As the first-born son to Cuban parents, I was raised as your typical little latin boy. Yet despite my upbringing, I can remember at a very young age, I desired to be a girl. And although neither of my parents encouraged this, I felt this inevitability. I was intrigued by the female identity, the fashions, the visual presentation, and how a girl behaves and how she feels. I didn’t always fit in with the rest of the boys, because inside… I wanted to be just “one of the girls”.
Late in my childhood years, I would experiment and pursue these desires by indulging in feminine routines like shaving my legs, styling my hair and shaping my eyebrows. And into my teenage years I would adorn myself in feminine fashions and styling my hair long; After all it was the 80’s… glam was “in” and it wasn’t so unusual. But secretly I always knew that these feelings ran deeper than I would ever actually let anyone know, at least until I was much older. And growing into my adulthood became such a struggle…
I was a “late-bloomer” and had many mixed emotions through my teenage years. I was embarrassed by my body; And secretly at night, I wished to God I could wake in the morning as a girl. Although I wanted to be female, I did not find myself attracted to boys, but preferred dating girls. So I’d hide these feelings. And when I became serious with a girlfriend, I had to explain why I looked more feminine than the other boys. This added to the mystery that was me, but I was always too afraid of disclosing my inner most desire of becoming a woman and ultimately feeling I might be a lesbian. (My parents always assumed I was “gay”, turned out they were right… just not the “gay” they thought I was).
In my mid twenties, I decided on the journey I’d take with my life… it was time to act upon my aspirations and become true to myself. Like so many others, I was searching for my place in this world. My main goal in life is to live happily, productive, and to strive in making a difference. I endeavored to act responsibly and determine a way to make my “transformation” as less upsetting as possible to those around me, especially for my family and my children. My reality needed their acceptance and support. So over the course of many years, I made my “transition”. And finally, by my mid-thirties, underwent surgery in my birthplace of Miami. As cliché as it sounds, I was “re-born” as the woman I have always known myself to be…

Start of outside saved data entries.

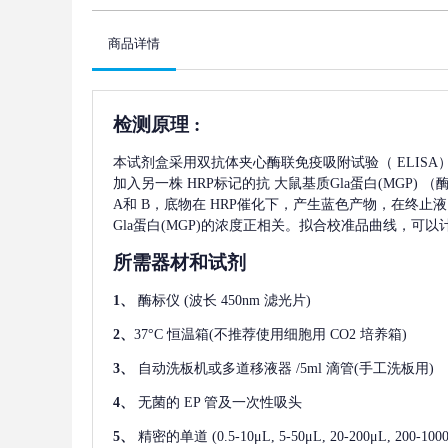
商品详情
检测原理
:
本试剂盒采用双抗体夹心酶联免疫吸附试验（
ELIS
加入另一株
HRP标记的抗
大鼠基质Gla蛋白(MGP)
（
A和 B，底物在 HRP催化下，产生蓝色产物，在终止
Gla蛋白(MGP)
的浓度正相关。拟合校准品曲线，可以
所需器材和试剂
1、
酶标仪
(波长 450nm 滤光片)
2、
37°C 恒温箱(不推荐使用细胞用 CO2 培养箱)
3、
自动洗板机或多道移液器
/5ml 滴管(手工洗板用)
4、
无菌的
EP 管及一次性吸头
5、
精密的单道
(0.5-10μL, 5-50μL, 20-200μL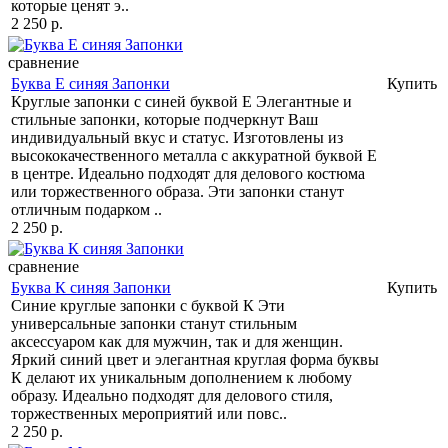
которые ценят э..
2 250 р.
сравнение
Буква Е синяя Запонки
Купить
Круглые запонки с синей буквой Е Элегантные и
стильные запонки, которые подчеркнут Ваш
индивидуальный вкус и статус. Изготовлены из
высококачественного металла с аккуратной буквой Е
в центре. Идеально подходят для делового костюма
или торжественного образа. Эти запонки станут
отличным подарком ..
2 250 р.
сравнение
Буква К синяя Запонки
Купить
Синие круглые запонки с буквой К Эти
универсальные запонки станут стильным
аксессуаром как для мужчин, так и для женщин.
Яркий синий цвет и элегантная круглая форма буквы
К делают их уникальным дополнением к любому
образу. Идеально подходят для делового стиля,
торжественных мероприятий или повс..
2 250 р.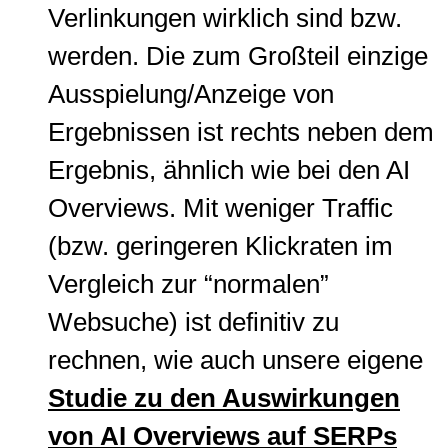
Verlinkungen wirklich sind bzw.
werden. Die zum Großteil einzige
Ausspielung/Anzeige von
Ergebnissen ist rechts neben dem
Ergebnis, ähnlich wie bei den AI
Overviews. Mit weniger Traffic
(bzw. geringeren Klickraten im
Vergleich zur “normalen”
Websuche) ist definitiv zu
rechnen, wie auch unsere eigene
Studie zu den Auswirkungen
von AI Overviews auf SERPs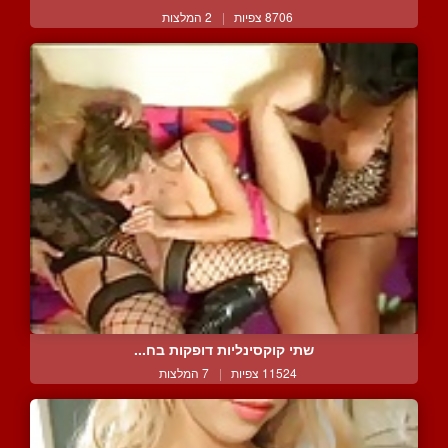
8706 צפיות
|
2 המלצות
שתי קוקסינליות דופקות בח...
11524 צפיות
|
7 המלצות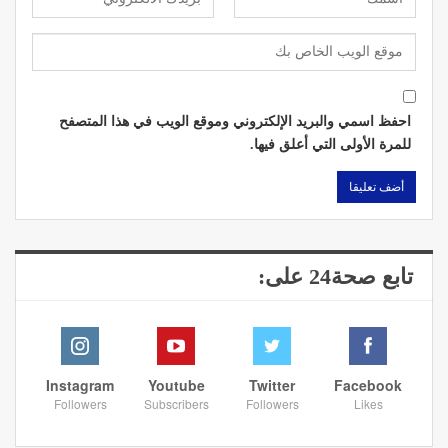
احفظ اسمي والبريد الإلكتروني وموقع الويب في هذا المتصفح
للمرة الأولى التي أعلق فيها.
تابع صحة24 على:
Instagram
Youtube
Twitter
Facebook
Followers
Subscribers
Followers
Likes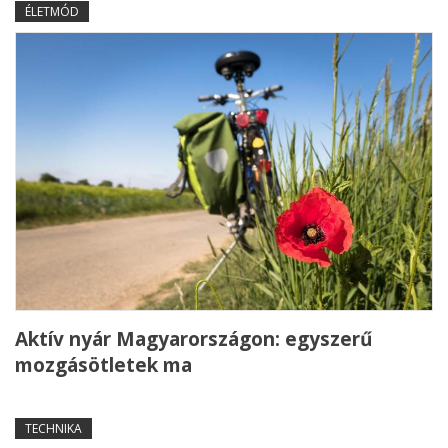
ÉLETMÓD
Aktív nyár Magyarországon: egyszerű
mozgásötletek ma
TECHNIKA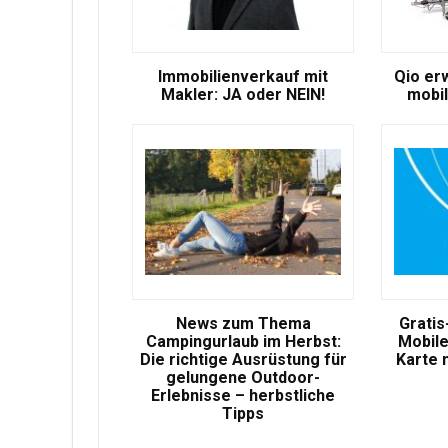
Immobilienverkauf mit
Qio er
Makler: JA oder NEIN!
mobil
News zum Thema
Gratis
Campingurlaub im Herbst:
Mobile
Die richtige Ausrüstung für
Karte 
gelungene Outdoor-
Erlebnisse – herbstliche
Tipps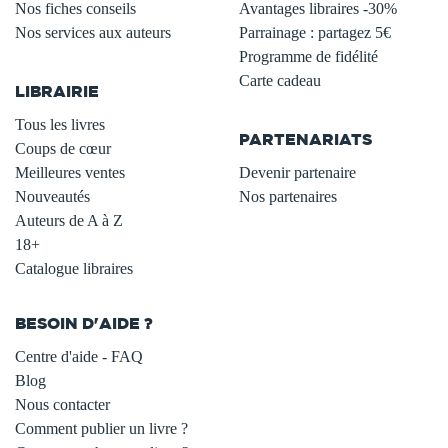
Nos fiches conseils
Avantages libraires -30%
Nos services aux auteurs
Parrainage : partagez 5€
.
Programme de fidélité
Carte cadeau
LIBRAIRIE
.
Tous les livres
PARTENARIATS
Coups de cœur
Meilleures ventes
Devenir partenaire
Nouveautés
Nos partenaires
Auteurs de A à Z
18+
Catalogue libraires
BESOIN D'AIDE ?
Centre d'aide - FAQ
Blog
Nous contacter
Comment publier un livre ?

Over the last decade, I have become an advocate for gay, lesbian and transgender issues in public forums and working with non-profit organizations. I am involved with many local organizations such as Pridelines Youth Services, the YES! Institute, the Alliance for GLBTQ Youth, and Safe Schools of South Florida, among others. I am a known leader in the LGBT Community, having served on the Board of Directors for the Aqua Foundation for Women, and currently serving as Secretary of the Board for Save Dade, as Treasurer of the Board for Drag it Out, and most recently appointed as the Vice President of the Board for the International Transgender Certification Board (ITCA).
Some of my accomplishments include coordinating the first Transgender Education Medical Symposium in May, 2010, in North Miami Beach, FL; and the sophomore conference in October, 2011. I have been, and continue to speak at many Universities and High Schools engaging students and educators through workshops, lectures and stories. I have also facilitated transgender sensitivity trainings for Best Buy and AMC Movie Theaters, as well as other smaller organizations. Other highlights include appearing nationally on television programs such as Larry King Live, and internationally on Don Francisco Presenta, Maria Elvira Live, 7 Dias, among others. I am determined to continue to work towards helping the world understand and learn to accept the differences between all people.
So I have lived as “Jessica” for a good portion of my life now. And through the path of my life I have also loved and lost, all while raising my children who are adults now. And if there’s one thing that I have learned through time… is that life is always changing….
Hi Jessica, I think it’s so bold and courageous of you to be so public about your gender identity and not having been born a girl. I personally think and feel that because of society’s perception of transgender people, it’s in our best interest as transsexual women to be as stealth as we can possibly be so that we can live somewhat normal lives without hate, prejudice, anger and criticism. At the same time, I realize that we need to educate people and show them that we are humans and deserve to live our lives the way our minds tell us who we are. I think you are a very beautiful woman and I hope that no one says or accuses you of anything other than who you really are. I also commend you on your services to the community and helping those who are getting ready to start or already starting their own transitions.